The Production-Grade Solution: CONCURRENTLY

Thankfully, PostgreSQL offers a much more civilized way to do this: REINDEX CONCURRENTLY. This is the difference between that city-wide water shutdown and a skilled engineer putting in a bypass line before doing the work.

REINDEX INDEX CONCURRENTLY your_bloated_index;

It works by creating a new, temporary index alongside the old one. It slowly builds the new index while allowing all operations to continue on the table. Once the build is complete, it does a quick swap—making the new index live and atomically dropping the old one. The trade-off? It takes significantly longer and requires more temporary disk space (since you have two copies of the index for a while). But the massive win is that it doesn’t require a long-term exclusive lock. Writes can happen throughout the process.

The one hiccup is that if you cancel a CONCURRENTLY operation or it fails, you’re left with an invalid index named pg_reindex_index_12345 or similar. You have to manually drop it. A small price to pay for avoiding an outage.

Best Practices and Pitfalls

Don’t Make a Habit of It: REINDEX is a corrective surgery, not a daily vitamin. If you’re constantly needing to reindex, your autovacuum settings are probably wrong, or your workload has an unsustainable rate of updates/deletes.
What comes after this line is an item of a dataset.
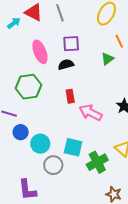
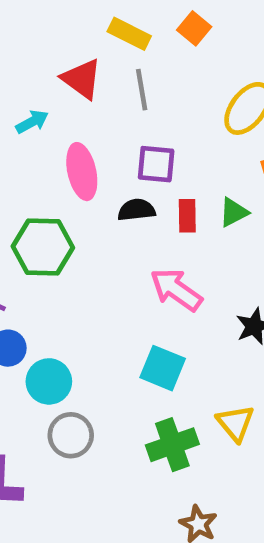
cyan arrow: (14, 23) -> (32, 122), moved
red rectangle: (70, 96) -> (187, 216), moved
pink arrow: (91, 113) -> (176, 290), moved
cyan square: (73, 147) -> (163, 368), moved

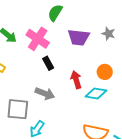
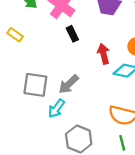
gray arrow: (45, 93) -> (69, 84), moved, turned 114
Fix the root cause.
Monitor CONCURRENTLY Jobs: A concurrent reindex on a large, active table can take a very, very long time. Keep an eye on it. The longer it runs, the more chance it has of being interrupted by a transaction ID wraparound, which is a whole other level of panic we don’t need today.
The B-tree Bonus: REINDEX on a B-tree index isn’t just about space; it can also improve performance by creating a more balanced tree structure. It’s a full tune-up.
The Locking Trade-off: Remember the choice: REINDEX (fast, but locks everything) vs. REINDEX CONCURRENTLY (slow, but allows concurrent access). Your maintenance window—or lack thereof—will dictate which one you use. Plan accordingly. Never, ever run a plain REINDEX on a production table during business hours unless you’re looking for a new job.